The global economy remains precarious. Growth is expected to moderate in the near-term before picking up on the back of Chinese stimulus, gradually receding volatilities in emerging markets, and fading short-term drags on the eurozone. But downside risks still loom with little room for policy mishaps.
Gian Maria Milesi-Ferretti, a director of research at the IMF and co-editor of the World Economic Outlook (WEO), says that a pause in U.S. interest rates hikes helps to improve global market sentiment, especially in economies more sensitive to tight external financial conditions. In this interview, he discusses his outlook on global growth.
Maurits Elen: What explains the growth hiccup in 2019?
Milesi-Ferretti: The global economy has slowed in late 2018 and early 2019 due to a combination of factors: a slowdown in China, driven by the deleveraging process and also trade tensions; severe macroeconomic distress in a number of emerging economies, such as Argentina and Turkey but also Iran and Venezuela; a sharp slowdown in the euro area, driven in part by temporary disruptions to car production in Germany.
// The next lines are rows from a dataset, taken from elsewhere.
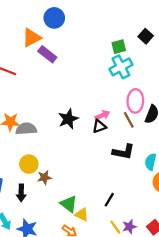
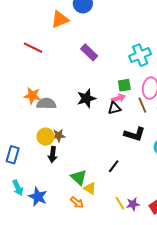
green square: (119, 47) -> (124, 85), moved
purple rectangle: (47, 54) -> (89, 52), moved
brown star: (44, 178) -> (59, 136), moved
black arrow: (21, 193) -> (53, 155), moved
black line: (109, 200) -> (114, 166), moved

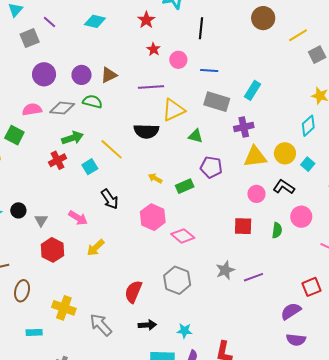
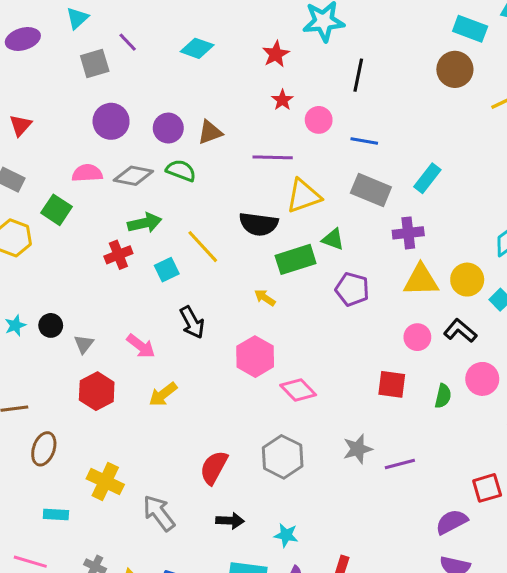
green rectangle: (185, 186) -> (296, 259), moved, size x1.4

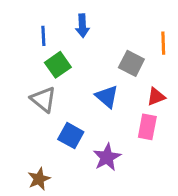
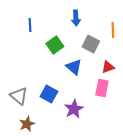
blue arrow: (82, 26) -> (76, 18), moved
green square: (58, 65) -> (55, 45), moved
gray triangle: (43, 99) -> (19, 96), moved

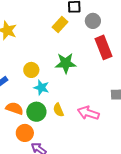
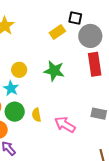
gray circle: (93, 21) -> (90, 36), size x1.5
cyan star: (41, 88) -> (11, 88), moved

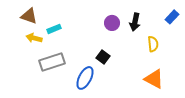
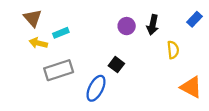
brown triangle: (29, 16) -> (33, 18), turned 30
orange triangle: (154, 79) -> (191, 87), moved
Some of these factors will gradually wane and policy support (fiscal stimulus in China, more accommodative monetary policy in the U.S. and the euro area) is forecast to help growth recover later in 2019 and in 2020.
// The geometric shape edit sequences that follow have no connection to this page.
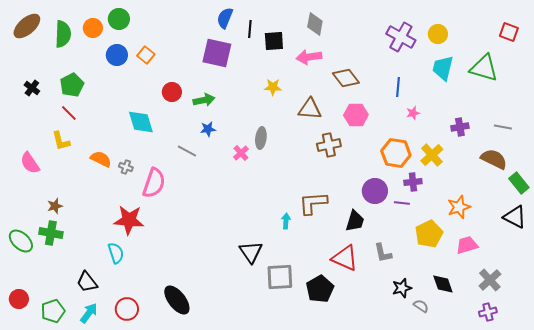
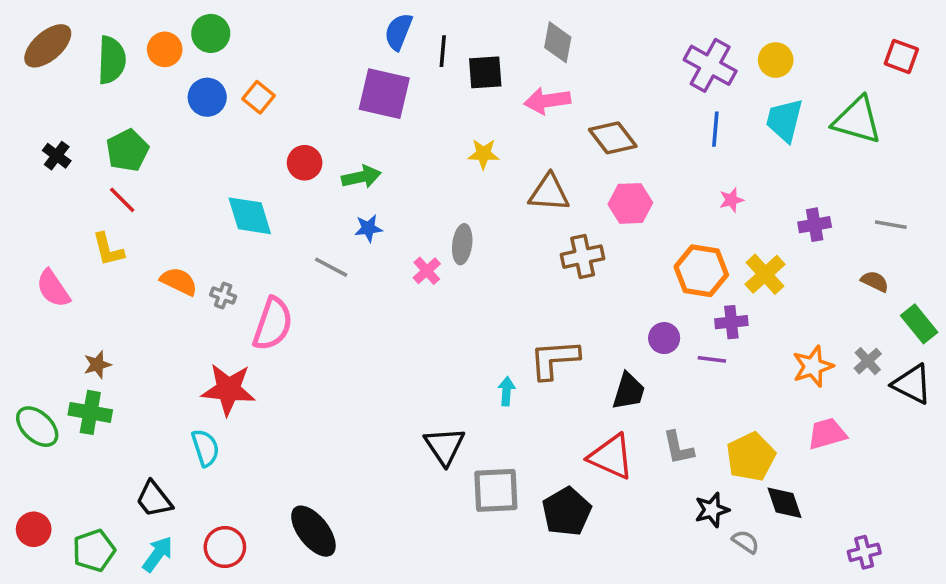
blue line: (398, 87) -> (715, 129), moved
brown semicircle: (494, 159) -> (875, 281), size x0.6
purple circle: (375, 191) -> (664, 338), size x0.7
yellow pentagon: (429, 234) -> (751, 457), moved
gray cross: (490, 280) -> (868, 361), moved, size x0.7

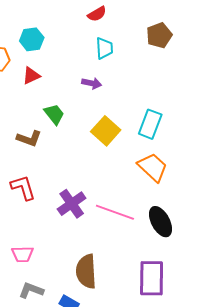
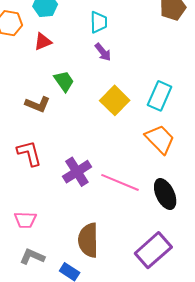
cyan trapezoid: (104, 48) -> (99, 22), moved
purple arrow: (92, 83) -> (103, 52), turned 36
purple rectangle: (152, 278) -> (153, 250), turned 45

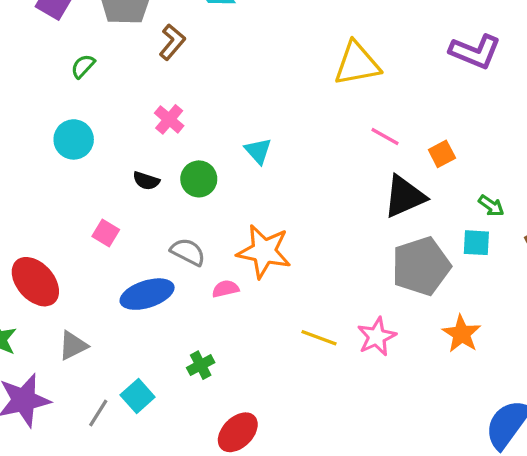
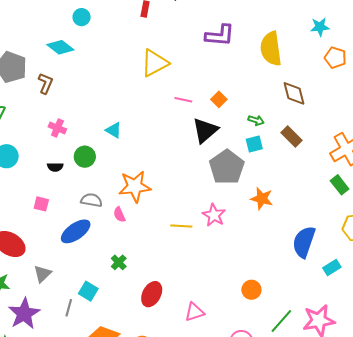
pink semicircle: (225, 289) -> (119, 215), turned -84

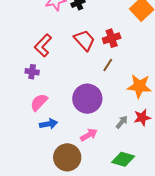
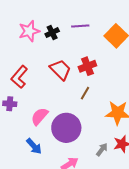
pink semicircle: (39, 102) -> (40, 116), moved
blue arrow: (48, 124) -> (34, 146), moved, turned 60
What sources of risk have become more pronounced since January?
Financial markets have turned more optimistic but there are many sources of uncertainty, including Brexit but also continuing trade tensions, which could worsen market sentiment down the road. The slowdown in manufacturing activity and trade could also prove to be more protracted, and the recovery in 2020 hinges on improving macroeconomic conditions in emerging economies under macroeconomic distress, which is subject to considerable uncertainty.
Have global uncertainties strengthened the dollar’s safe haven status?
The dollar retains a safe haven status. Indeed, it appreciated in late 2018, as market sentiment deteriorated, while it weakened somewhat in 2019, as confidence returned. There are many uncertainties surrounding the outlook for the global economy, ranging from trade tensions and geopolitical factors to financial vulnerabilities in a number of advanced economies as well as emerging market and developing economies.
Is India on track to overtake China as global growth driver?
China and India are important engines of world growth, with China expected to grow above 6 percent and India above 7 percent. But the Chinese economy is considerably larger than India (5 times larger at market exchange rates and 2.5 times larger at purchasing power parity) and hence has a more sizable impact on world growth.
Are emerging markets converging with advanced economies in terms of GDP per capita?
Yes, emerging markets are converging in the aggregate, as they are growing and forecast to grow considerably faster than advanced economies in per capita terms. The convergence is driven to an important extent by economies in emerging Asia, particularly China and India but also other countries, such as the ASEAN group and Bangladesh. However, there are many emerging and developing economies whose convergence prospects are much bleaker. Over 40 emerging and developing economies, with total population close to 1 billion, is forecast to grow more slowly than advanced economies in per capita terms over the next five years, and hence to fall further behind in terms of living standards.
How meaningful is the pause of U.S. interest rates hikes for China and Japan?
The announced pause in interest rates hikes by the U.S. Federal Reserve has contributed to improved global market sentiment, and particularly in those emerging and developing economies more vulnerable to tight external financial conditions. It may also reduce capital outflow pressures for China. The impact is more muted in countries such as Japan.
This interview has been edited for clarity.